Князь Василий постучал по столу:
— Хватит попусту кричать, надо думать.
— А что думать? — Мороз встал, уперся взглядом в стол. — Люди сказывают, кто к Батыю приходил с покорностью, то получал мир. Я хочу мира.
— Это ты сказываешь! — вскочил, не выдержав, Аким. — А люди другое говорят: там, где татары, там кровь и погибель. И лучше я погибну с мечом, чем стану татарским холопом!
— Миром решать! — кричали одни.
— Боем стоять! — вопили другие.
Воевода поднялся и стоял молча до тех пор, пока в гриднице не воцарилась тишина.
— Вот что я скажу, други мои, — начал он ровным голосом. — Сколько нас тут? Горстка.
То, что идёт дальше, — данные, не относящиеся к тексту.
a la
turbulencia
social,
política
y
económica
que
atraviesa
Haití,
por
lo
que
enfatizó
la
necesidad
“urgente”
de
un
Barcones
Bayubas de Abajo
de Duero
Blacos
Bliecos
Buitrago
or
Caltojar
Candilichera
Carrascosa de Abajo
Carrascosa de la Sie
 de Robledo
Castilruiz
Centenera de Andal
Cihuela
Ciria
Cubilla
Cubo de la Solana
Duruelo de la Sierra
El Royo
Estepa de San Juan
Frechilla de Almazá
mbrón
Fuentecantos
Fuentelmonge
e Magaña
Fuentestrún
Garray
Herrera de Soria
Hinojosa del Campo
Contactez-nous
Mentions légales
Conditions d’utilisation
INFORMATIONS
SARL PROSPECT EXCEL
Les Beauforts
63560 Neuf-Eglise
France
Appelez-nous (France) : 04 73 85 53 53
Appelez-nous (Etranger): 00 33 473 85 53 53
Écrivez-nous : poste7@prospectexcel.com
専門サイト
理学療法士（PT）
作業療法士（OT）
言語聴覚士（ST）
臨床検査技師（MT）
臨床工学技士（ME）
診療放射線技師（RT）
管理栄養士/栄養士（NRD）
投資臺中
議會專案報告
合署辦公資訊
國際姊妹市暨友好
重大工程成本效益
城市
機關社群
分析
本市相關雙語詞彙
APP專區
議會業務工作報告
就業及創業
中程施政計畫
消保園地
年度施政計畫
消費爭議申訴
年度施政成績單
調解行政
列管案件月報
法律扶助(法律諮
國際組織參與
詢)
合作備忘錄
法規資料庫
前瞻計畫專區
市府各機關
А спасать мы собираемся народ. Так давайте у него и спросим. Что бы мы тут ни решили, последнее слово будет за ним.
На том и порешили.
Снова в этот день запел колокол в неурочный час тревожную песню, созывая народ на вече. Зашумело, забурлило на широкой церковной площади людское море.
В центре площади — широкий пень невесть когда срубленного дуба. За долгие годы кто только не побывал на нем, какие только речи не говорились! Стал он гладким от множества ног.
— В леса надо подаваться, в леса! Там спасемся, туда татарва не сунется! — вещал худосочный мужичок, тряся реденькой бородкой.
— В Чернигов пойдем или в Киев, — с грозным видом призывал какой-то воин. Тяжелый меч на левом боку глухо стучал о голенище сапога. — Стены там толстые да люди добрые!
— Наши стены не уступят киевским! Никуда не пойдем, насмерть стоять будем! — басил высокий мужик. Его русые волос трепал теплый весенний ветер.
Бояре кучкой жались у пня. Неподалеку собралась княжеская дружина, кроме тех, кто дежурил на стенах. Князь Василий в растерянности ждал воеводу. Слишком уж громко кричали в толпе «Миром!»